Há pouco tempo, ao fazermos uma palestra numa grande universidade, onde também lecionamos nossa pós-graduação, fomos contestados, antes dela, a respeito de duas afirmações em um dos nossos livros, mais precisamente de Transportes, unitização e seguros internacionais de carga-prática e exercícios.

Que o B/L – Bill of Lading (conhecimento de transporte marítimo) não era um contrato de transporte, uma das três funções citadas, mas a evidência de um contrato de transporte. E que o container não é um porão de navio porta-container.

Para a questão do B/L temos a dizer que, ao longo de mais de 40 anos de comércio exterior, sempre ouvimos e lemos, realmente, que se trata de uma evidência de contrato de transporte. E parece que a maioria das pessoas aceita isso, normalmente, como ponto “Atlântico”. Ou Pacífico, se desejarem. E este “conhecimento” – desculpem o trocadilho – vai passando de um a outro sem muita contestação.

Não no nosso caso, pelo menos. Desde a primeira vez que lemos isso, ou aprendemos a respeito, nos mais diversos cursos realizados, não aceitamos a idéia. Sempre a discutimos, entendendo que estava errado. Para nós, embora não sejamos advogados, ele é um contrato de transporte, não uma evidência de contrato, por isso colocamos assim em nossos livros. Pode até ser que estejamos errados, mas vamos tentar mostrar que o B/L não é uma evidência de contrato, mas sim um contrato.
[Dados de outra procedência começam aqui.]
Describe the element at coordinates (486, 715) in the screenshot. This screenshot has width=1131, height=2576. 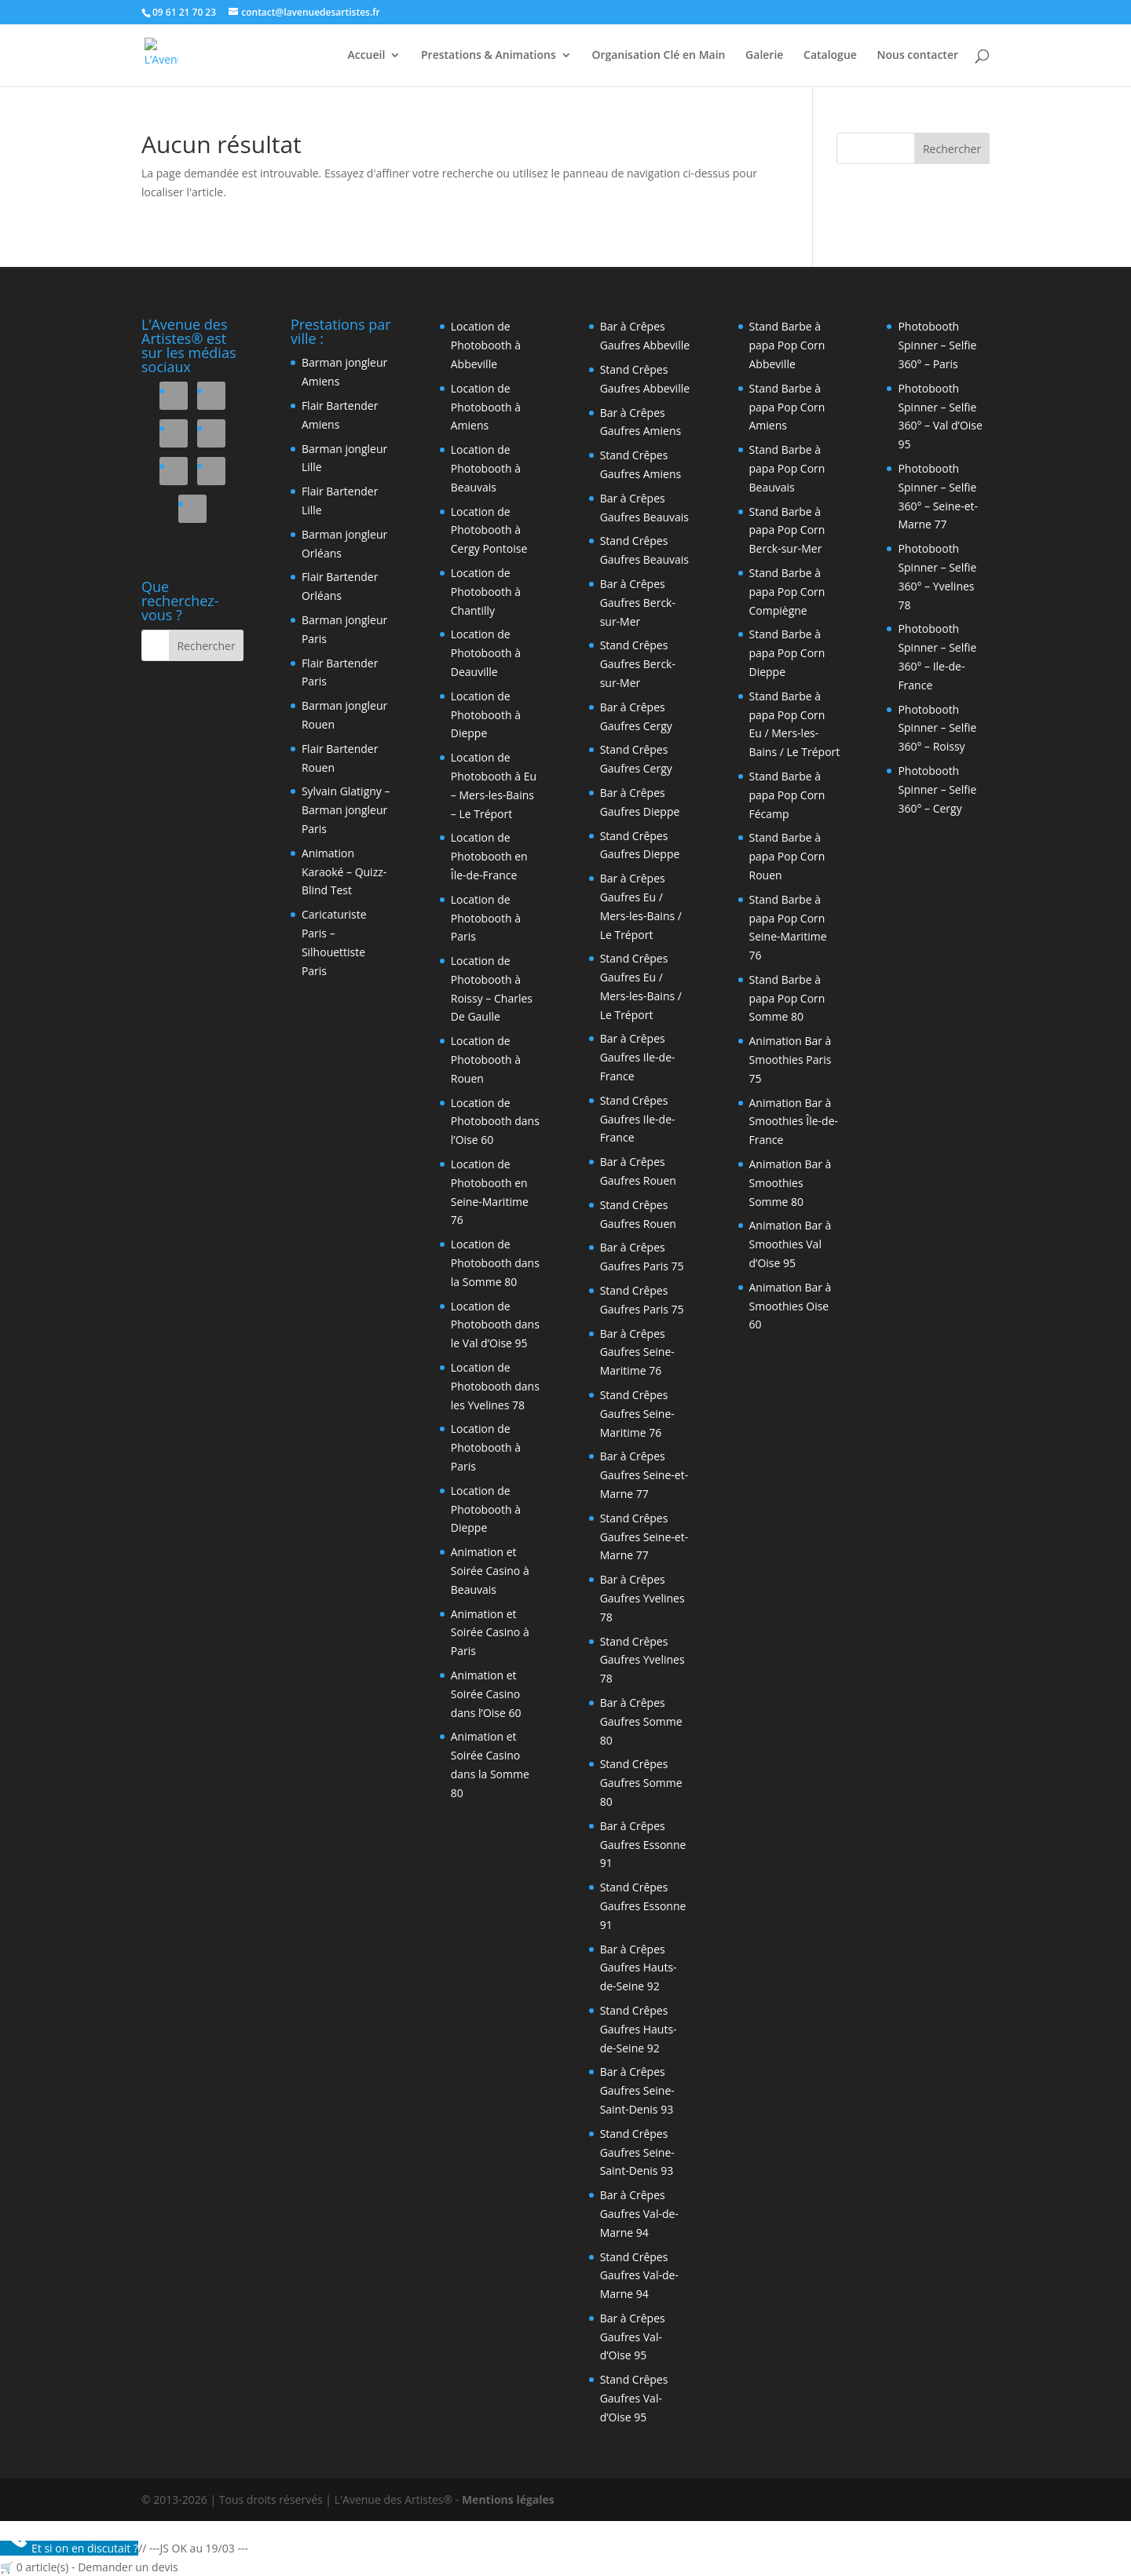
I see `Location de Photobooth à Dieppe` at that location.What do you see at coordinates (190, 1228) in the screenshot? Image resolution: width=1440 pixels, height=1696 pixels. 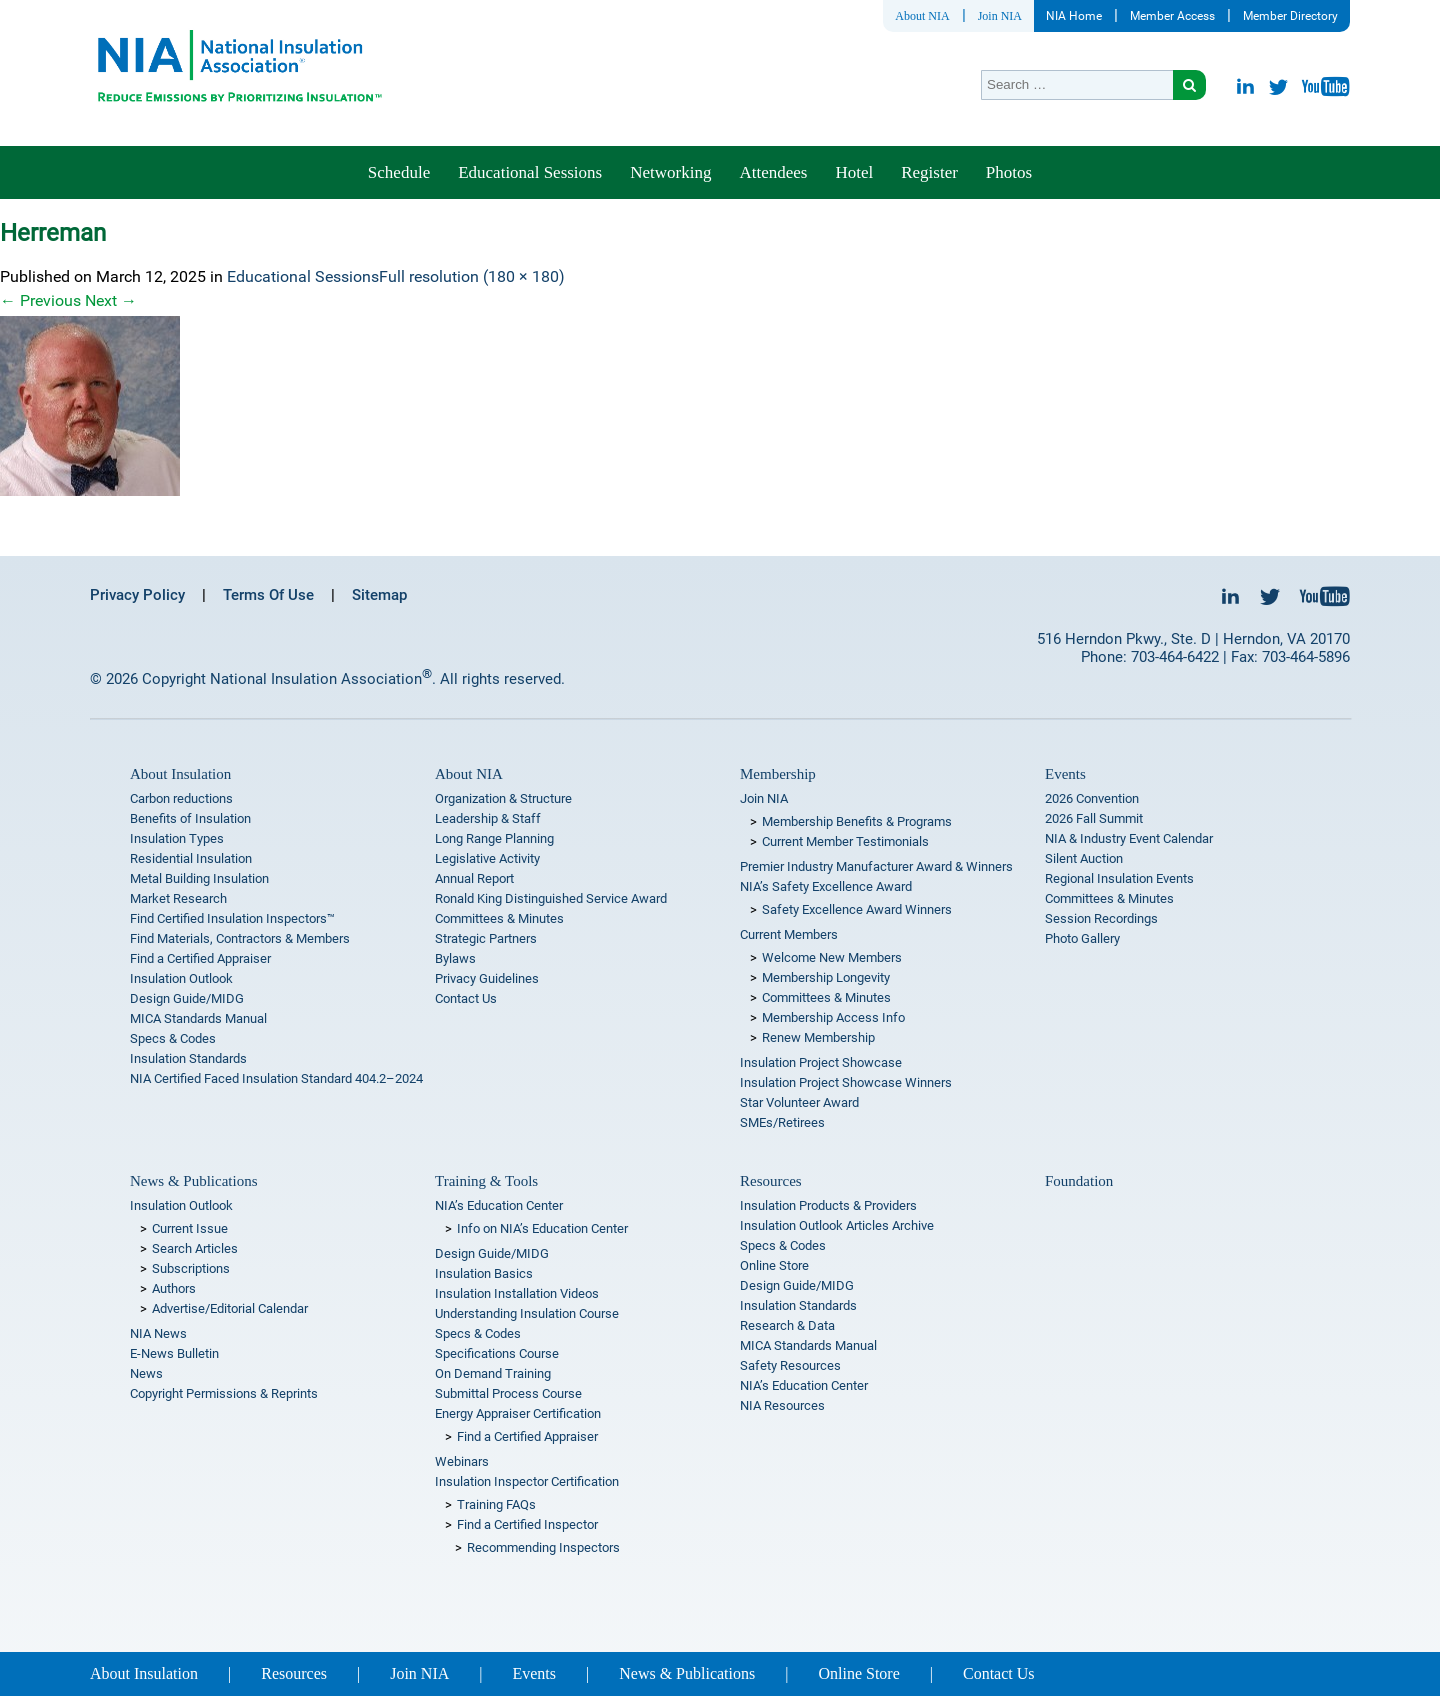 I see `Current Issue` at bounding box center [190, 1228].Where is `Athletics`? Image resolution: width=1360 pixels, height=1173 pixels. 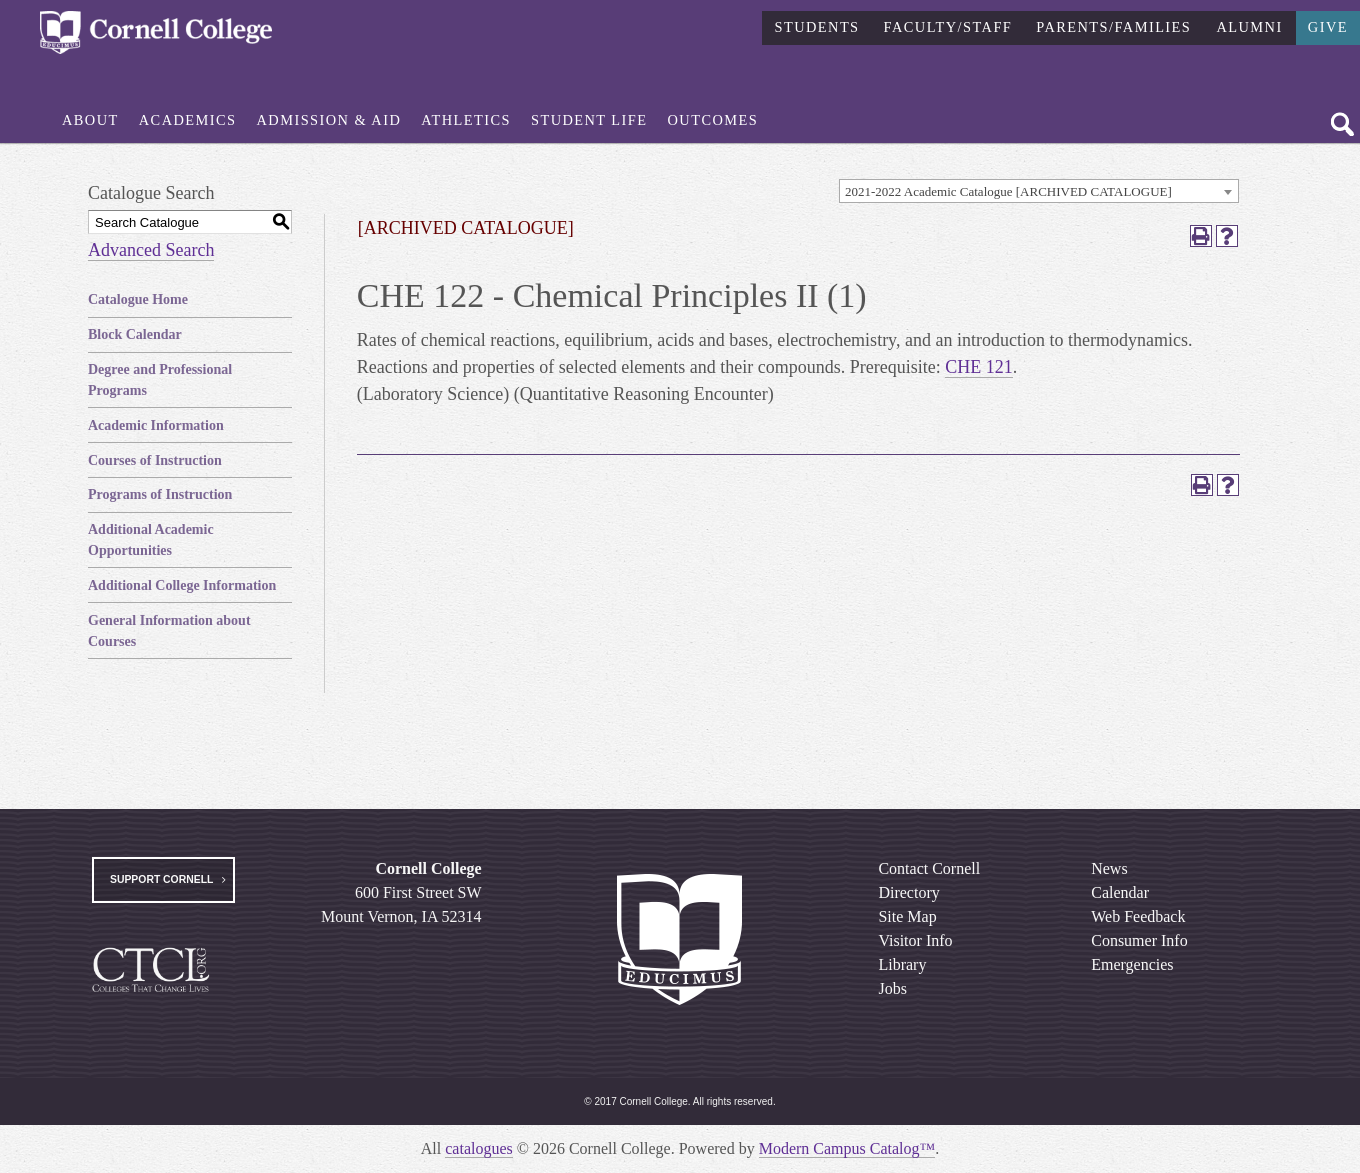 Athletics is located at coordinates (466, 120).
Quem trabalha com o B/L sabe que de um lado se coloca todos os dados do embarque, e a assinatura do transportador. E do outro lado ele tem infindáveis cláusulas definindo obrigações e direitos de “cada parte”. Sempre se diz que o lado das cláusulas é o verso do B/L. Alguns que é o anverso, ou à frente dele. Entendemos que onde estão tais cláusulas são realmente a frente do B/L, ou o anverso. Isso por ele ser um contrato e um contrato tem cláusulas. E, o outro lado, por consequência, tem que ser o verso, onde se colocam os dados do embarque, completando o contrato de transporte.

Quanto a esta questão de contrato, que nos parece bem óbvio, não podemos aceitar que um documento que tem uma imensidão de cláusulas, definindo deveres e direitos, seja uma evidência. Evidência de algo é um documento que nos remete a algum outro documento. O que não é, para nós, o caso do B/L.

Charter Party (contrato de afretamento) nos remete ao B/L, e este é denominado de “Charter Party Bill of Lading”. Lá estão, como dito, os deveres e obrigações das partes. Assim, não há como dizer que um documento que tem um mundo de cláusulas e palavras, estabelecendo direitos e deveres, deve ser chamado de evidência de um contrato. Entendemos que este conceito tem que ser revisto. Ali se define o que se tem e o que se deve fazer.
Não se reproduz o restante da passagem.